Photo Courtesy of Albanese for Mayor 2013

Former Councilmember Sal Albanese, who recently announced he’s running for mayor as an independent Democrat, has high hopes for improving public safety and the city’s education system.

Albanese, who represented mostly Bay Ridge for 14 years, said he was building a campaign based on voter needs and not special interest groups.

“We’re building a grass-roots campaign around the city,” Albanese, 63, told The Courier. “I want to get to City Hall with a broad base of support.”

Albanese spent 11 years as a teacher and said he would partner with education colleges throughout the city and strengthen the student-teacher program if elected mayor.

Albanese said he would hire 3,800 new police .officers for patrols in the outer boroughs where crime might be ignored or under-reported. “If you have nobody on patrol…these things can drive people out of neighborhoods,” he said.
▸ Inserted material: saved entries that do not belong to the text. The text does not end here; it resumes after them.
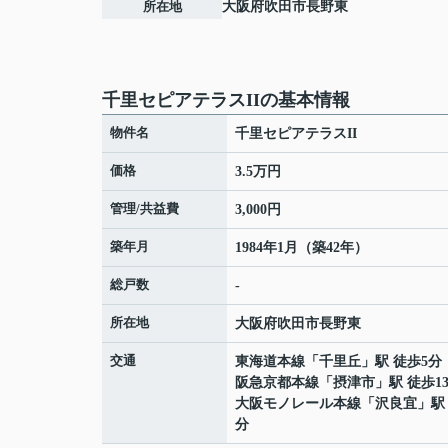
所在地
大阪府
吹田市
長野東
千里セピアテラスIIの基本情報
物件名
千里セピアテラスII
価格
3.5万円
管理/共益費
3,000円
築年月
1984年1月（築42年）
総戸数
-
所在地
大阪府
吹田市
長野東
交通
東海道本線
「
千里丘
」駅 徒歩5分
阪急京都本線
「
摂津市
」駅 徒歩1
大阪モノレール本線
「
沢良宜
」駅
分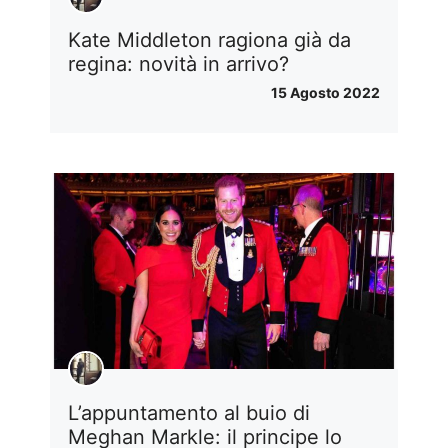
Kate Middleton ragiona già da
regina: novità in arrivo?
15 Agosto 2022
L’appuntamento al buio di
Meghan Markle: il principe lo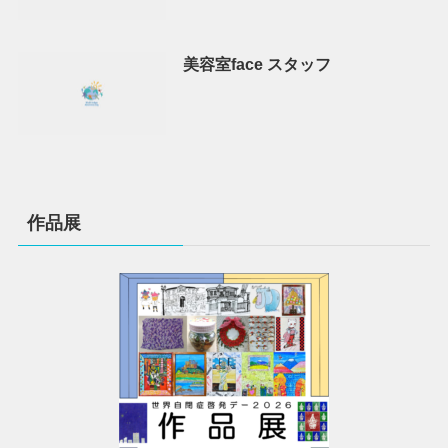
美容室face スタッフ
作品展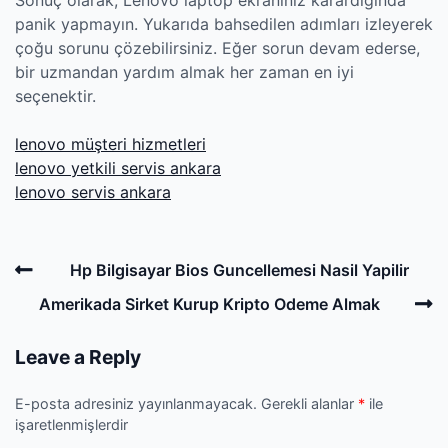
Sonuç olarak, Lenovo laptop ekranınız karardığında
panik yapmayın. Yukarıda bahsedilen adımları izleyerek
çoğu sorunu çözebilirsiniz. Eğer sorun devam ederse,
bir uzmandan yardım almak her zaman en iyi
seçenektir.
lenovo müşteri hizmetleri
lenovo yetkili servis ankara
lenovo servis ankara
Post
Previous
Hp Bilgisayar Bios Guncellemesi Nasil Yapilir
navigation
Post
N
Amerikada Sirket Kurup Kripto Odeme Almak
P
Leave a Reply
E-posta adresiniz yayınlanmayacak.
Gerekli alanlar
*
ile
işaretlenmişlerdir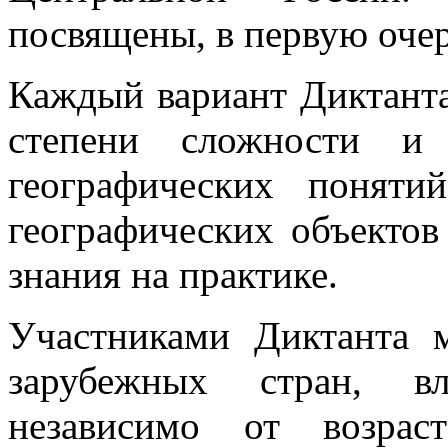
посвящены, в первую очер
Каждый вариант Диктанта
степени сложности и 
географических поняти
географических объектов
знания на практике.
Участниками Диктанта 
зарубежных стран, в
независимо от возраст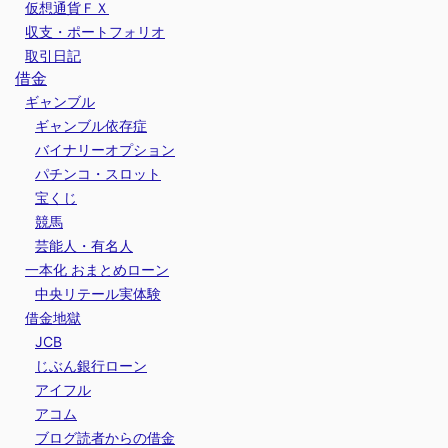
仮想通貨ＦＸ
収支・ポートフォリオ
取引日記
借金
ギャンブル
ギャンブル依存症
バイナリーオプション
パチンコ・スロット
宝くじ
競馬
芸能人・有名人
一本化 おまとめローン
中央リテール実体験
借金地獄
JCB
じぶん銀行ローン
アイフル
アコム
ブログ読者からの借金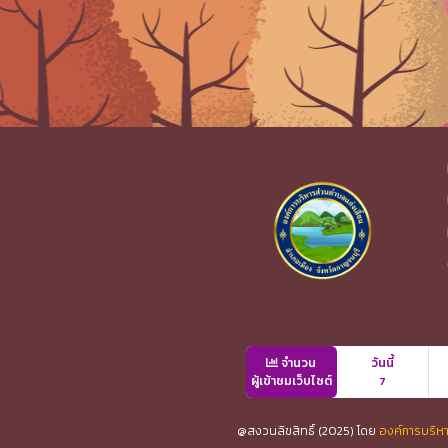
จำนวน
วันนี้
ผู้เข้าชมเว็บไซต์
7
@สงวนลิขสิทธิ์ (2025) โดย
องค์การบริหา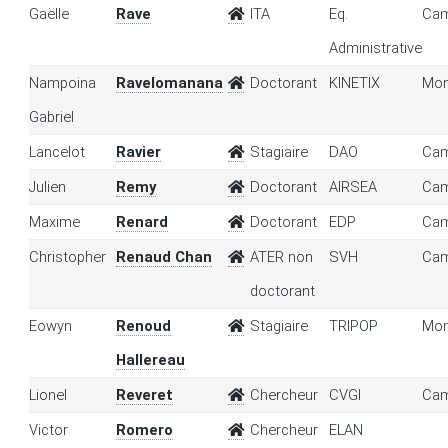
Gaëlle
Rave
ITA
Eq.
Cam
Administrative
Nampoina
Ravelomanana
Doctorant
KINETIX
Mon
Gabriel
Lancelot
Ravier
Stagiaire
DAO
Cam
Julien
Remy
Doctorant
AIRSEA
Cam
Maxime
Renard
Doctorant
EDP
Cam
Christopher
Renaud Chan
ATER non
SVH
Cam
doctorant
Eowyn
Renoud
Stagiaire
TRIPOP
Mon
Hallereau
Lionel
Reveret
Chercheur
CVGI
Cam
Victor
Romero
Chercheur
ELAN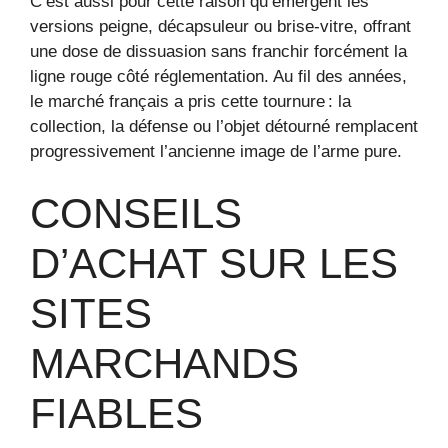
C’est aussi pour cette raison qu’émergent les
versions peigne, décapsuleur ou brise-vitre, offrant
une dose de dissuasion sans franchir forcément la
ligne rouge côté réglementation. Au fil des années,
le marché français a pris cette tournure : la
collection, la défense ou l’objet détourné remplacent
progressivement l’ancienne image de l’arme pure.
CONSEILS
D’ACHAT SUR LES
SITES
MARCHANDS
FIABLES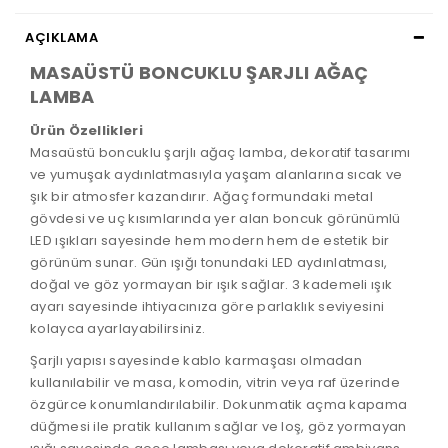
AÇIKLAMA
MASAÜSTÜ BONCUKLU ŞARJLI AĞAÇ
LAMBA
Ürün Özellikleri
Masaüstü boncuklu şarjlı ağaç lamba, dekoratif tasarımı
ve yumuşak aydınlatmasıyla yaşam alanlarına sıcak ve
şık bir atmosfer kazandırır. Ağaç formundaki metal
gövdesi ve uç kısımlarında yer alan boncuk görünümlü
LED ışıkları sayesinde hem modern hem de estetik bir
görünüm sunar. Gün ışığı tonundaki LED aydınlatması,
doğal ve göz yormayan bir ışık sağlar. 3 kademeli ışık
ayarı sayesinde ihtiyacınıza göre parlaklık seviyesini
kolayca ayarlayabilirsiniz.
Şarjlı yapısı sayesinde kablo karmaşası olmadan
kullanılabilir ve masa, komodin, vitrin veya raf üzerinde
özgürce konumlandırılabilir. Dokunmatik açma kapama
düğmesi ile pratik kullanım sağlar ve loş, göz yormayan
For Queens, Albanese said he would focus on ensuring continued development is done properly, and the borough recovers and rebuilds after Sandy.

All options and effects should be explored before officially jumping on a project such as the proposed Major League Soccer stadium in Flushing Meadows-Corona Park. “[It] could really be a positive thing,” he said. “But we have to balance that with the parkland.”

Despite a lengthy term on the council, Albanese has not been in public office for about 15 years and is running in a primary against many Democratic incumbents. Some opponents include: City Council Speaker Christine Quinn, Comptroller John Liu, Public Advocate Bill de Blasio and former Comptroller Bill Thompson.

On the Republican front:

Less than a week after his announcement, and after a long-expected endorsement, Republican Mayoral candidate John Catsimatidis picked up the backing of the Queens GOP on Friday, February 1.

“John Catsimatidis has the right experience as an independent businessman to lead New York and solve our city’s problems with common sense,” said party chair Phil Ragusa in a statement. The grocery store magnet is one of only a handful of candidates whose career hasn’t been in public service. Upon his endorsement, Catsimatidis noted his father worked as a bus boy at Riccardo’s in Astoria.

“I am very pleased to accept the Queens County Republican Party’s official endorsement,” Catsimatidis said. “My father who came over from the old country when I was just six months of age worked hard for our family and taught me the value of hard work and because he worked hard we never knew we were poor.”